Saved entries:
========
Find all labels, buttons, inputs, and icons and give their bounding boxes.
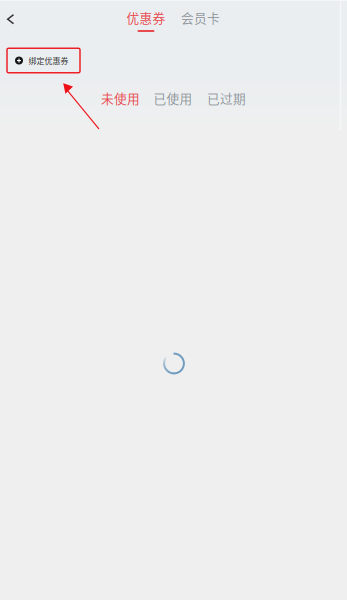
staticText: 未使用 [101,89,140,107]
button[interactable]: 会员卡 [178,10,224,33]
button[interactable]: 已使用 [152,90,194,106]
button[interactable]: Back [0,5,26,33]
button[interactable]: 未使用 [100,90,142,106]
button[interactable]: 绑定优惠券 [7,48,80,73]
staticText: 优惠券 [126,8,166,27]
staticText: 已使用 [154,89,192,107]
staticText: 绑定优惠券 [28,55,68,66]
staticText: 已过期 [207,89,246,107]
button[interactable]: 已过期 [206,90,248,106]
staticText: 会员卡 [181,8,220,27]
button[interactable]: 优惠券 [123,10,169,33]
========
**TASK PROMPT**
If the data includes images, skip them and copy every line exactly.

**TASK ANSWER**
Find all labels, buttons, inputs, and icons and give their bounding boxes.
staticText: 未使用 [101,89,140,107]
button[interactable]: 会员卡 [178,10,224,33]
button[interactable]: 已使用 [152,90,194,106]
button[interactable]: Back [0,5,26,33]
button[interactable]: 未使用 [100,90,142,106]
button[interactable]: 绑定优惠券 [7,48,80,73]
staticText: 优惠券 [126,8,166,27]
staticText: 已使用 [154,89,192,107]
staticText: 绑定优惠券 [28,55,68,66]
staticText: 已过期 [207,89,246,107]
button[interactable]: 已过期 [206,90,248,106]
staticText: 会员卡 [181,8,220,27]
button[interactable]: 优惠券 [123,10,169,33]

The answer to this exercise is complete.